01 Feb, 2019

1 commit

  • binderfs should not have a separate device_initcall(). When a kernel is
    compiled with CONFIG_ANDROID_BINDERFS register the filesystem alongside
    CONFIG_ANDROID_IPC. This use-case is especially sensible when users specify
    CONFIG_ANDROID_IPC=y, CONFIG_ANDROID_BINDERFS=y and
    ANDROID_BINDER_DEVICES="".
    When CONFIG_ANDROID_BINDERFS=n then this always succeeds so there's no
    regression potential for legacy workloads.

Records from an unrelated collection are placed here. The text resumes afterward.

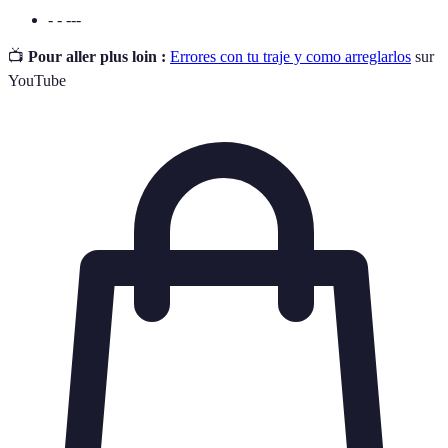
- - ---
📺
Pour aller plus loin :
Errores con tu traje y como arreglarlos
sur
YouTube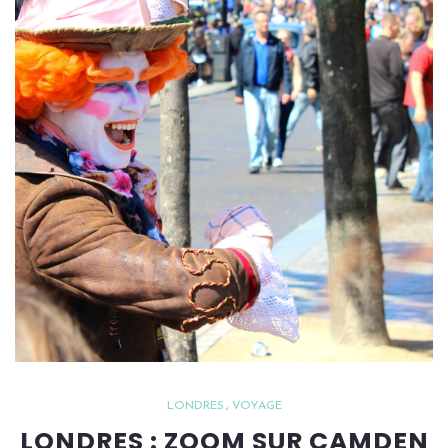
LONDRES
VOYAGE
LONDRES : ZOOM SUR CAMDEN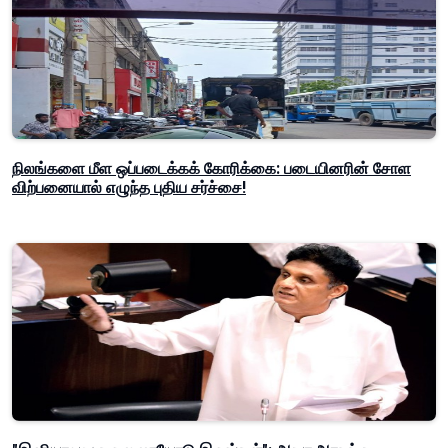
நிலங்களை மீள ஒப்படைக்கக் கோரிக்கை: படையினரின் சோள
விற்பனையால் எழுந்த புதிய சர்ச்சை!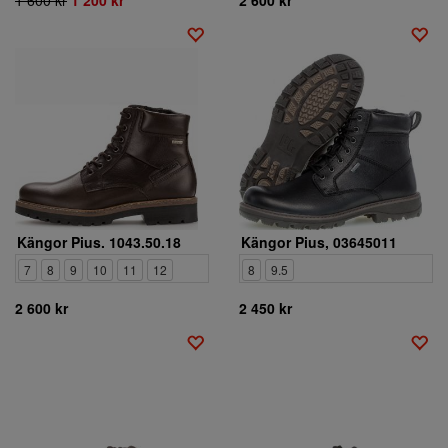
Kängor Pius. 1043.50.18
Kängor Pius, 03645011
7
8
9
10
11
12
8
9.5
2 600 kr
2 450 kr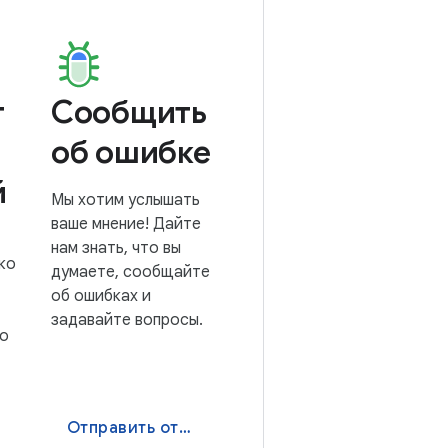
т
Сообщить
об ошибке
й
Мы хотим услышать
ваше мнение! Дайте
нам знать, что вы
ко
думаете, сообщайте
об ошибках и
задавайте вопросы.
io
Отправить отчет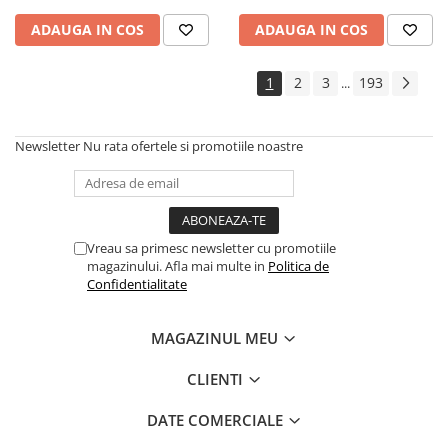
Cadouri
ADAUGA IN COS
ADAUGA IN COS
Carti in dar
Carti pentru copii
1
2
3
193
...
Beletristica
Literatura Romana
Newsletter
Nu rata ofertele si promotiile noastre
Literatura Universala
Poezie
SF & Fantasy
Carte Prescolara, Joc
Vreau sa primesc newsletter cu promotiile
magazinului. Afla mai multe in
Politica de
Carti cartonate
Confidentialitate
Descopera lumea
Descopera si invata
MAGAZINUL MEU
Din ograda
Povesti pe roti
CLIENTI
Primele notiuni
DATE COMERCIALE
Carti de colorat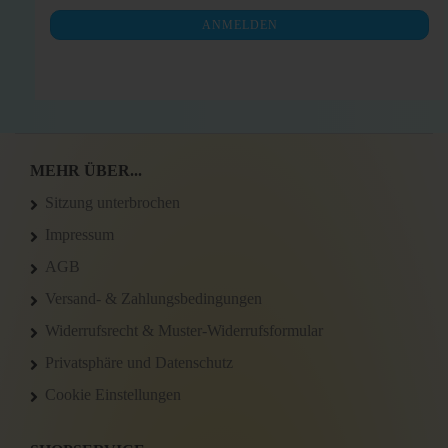
NEWSLETTER-
ANMELDEN
ANMELDUNG
MEHR ÜBER...
Sitzung unterbrochen
Impressum
AGB
Versand- & Zahlungsbedingungen
Widerrufsrecht & Muster-Widerrufsformular
Privatsphäre und Datenschutz
Cookie Einstellungen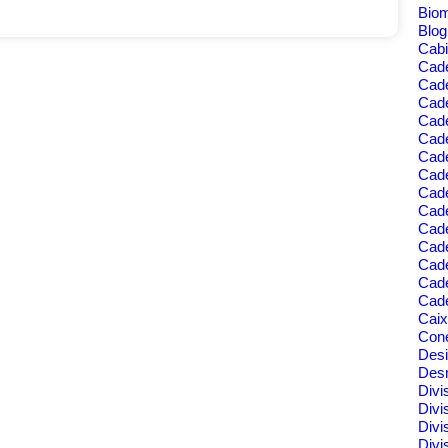
Bio
Blo
Cabi
Cad
Cad
Cade
Cad
Cade
Cade
Cade
Cade
Cad
Cad
Cad
Cade
Cad
Cade
Cai
Cone
Des
Des
Divi
Divi
Divi
Divi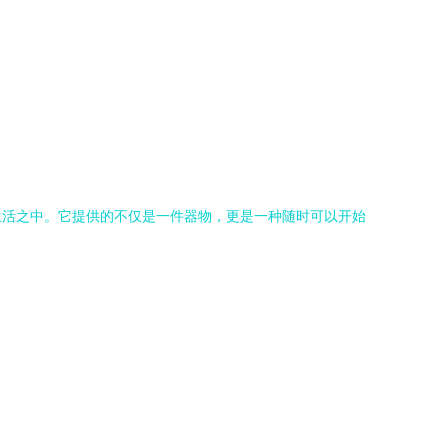
生活之中。它提供的不仅是一件器物，更是一种随时可以开始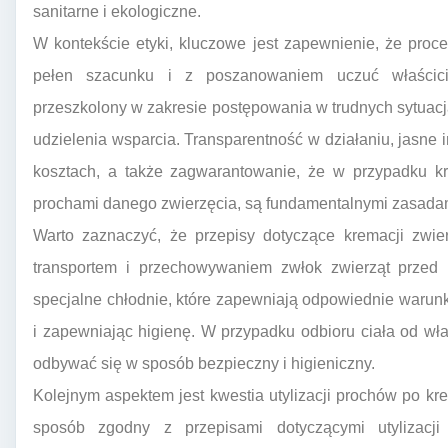
sanitarne i ekologiczne.
W kontekście etyki, kluczowe jest zapewnienie, że proc
pełen szacunku i z poszanowaniem uczuć właścicie
przeszkolony w zakresie postępowania w trudnych sytuac
udzielenia wsparcia. Transparentność w działaniu, jasne 
kosztach, a także zagwarantowanie, że w przypadku kre
prochami danego zwierzęcia, są fundamentalnymi zasadam
Warto zaznaczyć, że przepisy dotyczące kremacji zwie
transportem i przechowywaniem zwłok zwierząt przed 
specjalne chłodnie, które zapewniają odpowiednie warun
i zapewniając higienę. W przypadku odbioru ciała od właś
odbywać się w sposób bezpieczny i higieniczny.
Kolejnym aspektem jest kwestia utylizacji prochów po k
sposób zgodny z przepisami dotyczącymi utylizacji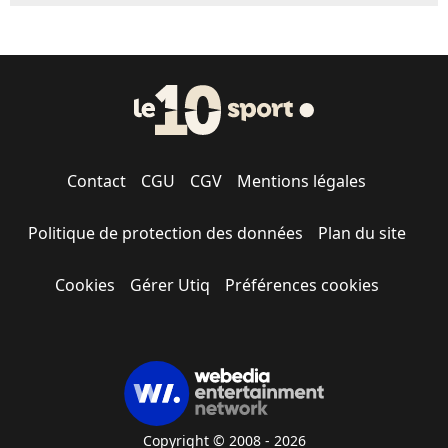
Contact
CGU
CGV
Mentions légales
Politique de protection des données
Plan du site
Cookies
Gérer Utiq
Préférences cookies
Copyright © 2008 - 2026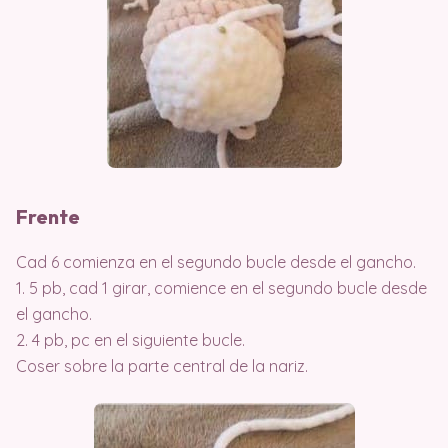
Frente
Cad 6 comienza en el segundo bucle desde el gancho.
1. 5 pb, cad 1 girar, comience en el segundo bucle desde
el gancho.
2. 4 pb, pc en el siguiente bucle.
Coser sobre la parte central de la nariz.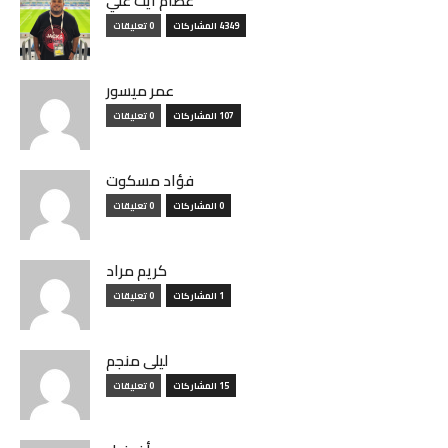
عصام أيت علي
4349 المشاركات
0 تعليقات
عمر ميسور
107 المشاركات
0 تعليقات
فؤاد مسكوت
0 المشاركات
0 تعليقات
كريم مراد
1 المشاركات
0 تعليقات
ليلى منجم
15 المشاركات
0 تعليقات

    Signed-off-by: Christian Brauner
    Signed-off-by: Greg Kroah-Hartman

    Christian Brauner
     

30 Jan, 2019

1 commit

  • We currently adhere to the reserved devices limit when creating new
    binderfs devices in binderfs instances not located in the inital ipc
    namespace. But it is still possible to rob the host instances of their 4
    reserved devices by creating the maximum allowed number of devices in a
    single binderfs instance located in a non-initial ipc namespace and then
    mounting 4 separate binderfs instances in non-initial ipc namespaces. That
    happens because the limit is currently not respected for the creation of
    the initial binder-control device node. Block this nonsense by performing
    the same check in binderfs_binder_ctl_create() that we perform in
    binderfs_binder_device_create().

    Fixes: 36bdf3cae09d ("binderfs: reserve devices for initial mount")
    Signed-off-by: Christian Brauner
    Signed-off-by: Greg Kroah-Hartman

    Christian Brauner
     

22 Jan, 2019

7 commits

  • In a previous commit we switched from a d_alloc_name() + d_lookup()
    combination to setup a new dentry and find potential duplicates to the more
    idiomatic lookup_one_len(). As far as I understand, this also means we need
    to switch from d_add() to d_instantiate() since lookup_one_len() will
    create a new dentry when it doesn't find an existing one and add the new
    dentry to the hash queues. So we only need to call d_instantiate() to
    connect the dentry to the inode and turn it into a positive dentry.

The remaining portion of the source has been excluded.